Stored data ▸
BEGIN
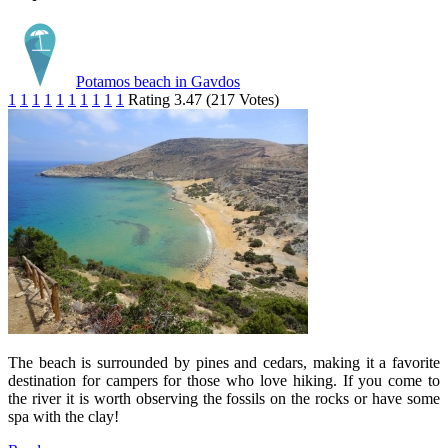
Potamos beach in Gavdos
1
1
1
1
1
1
1
1
1
1
Rating 3.47 (217 Votes)
The beach is surrounded by pines and cedars, making it a favorite
destination for campers for those who love hiking. If you come to
the river it is worth observing the fossils on the rocks or have some
spa with the clay!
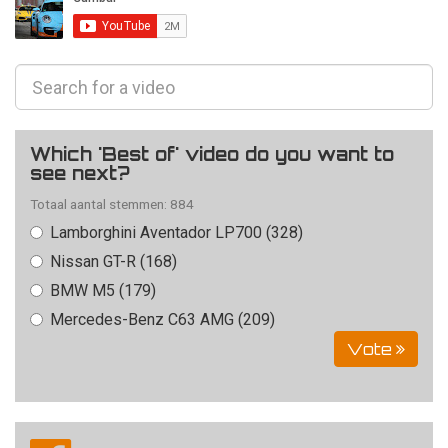
Which 'Best of' video do you want to
see next?
Totaal aantal stemmen: 884
Lamborghini Aventador LP700 (328)
Nissan GT-R (168)
BMW M5 (179)
Mercedes-Benz C63 AMG (209)
Vote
END
Task description ▸ Your task is to copy every line of the entries that contains the string "beach".

Answer section ▸
Potamos beach in Gavdos
The beach is surrounded by pines and cedars, making it a favorite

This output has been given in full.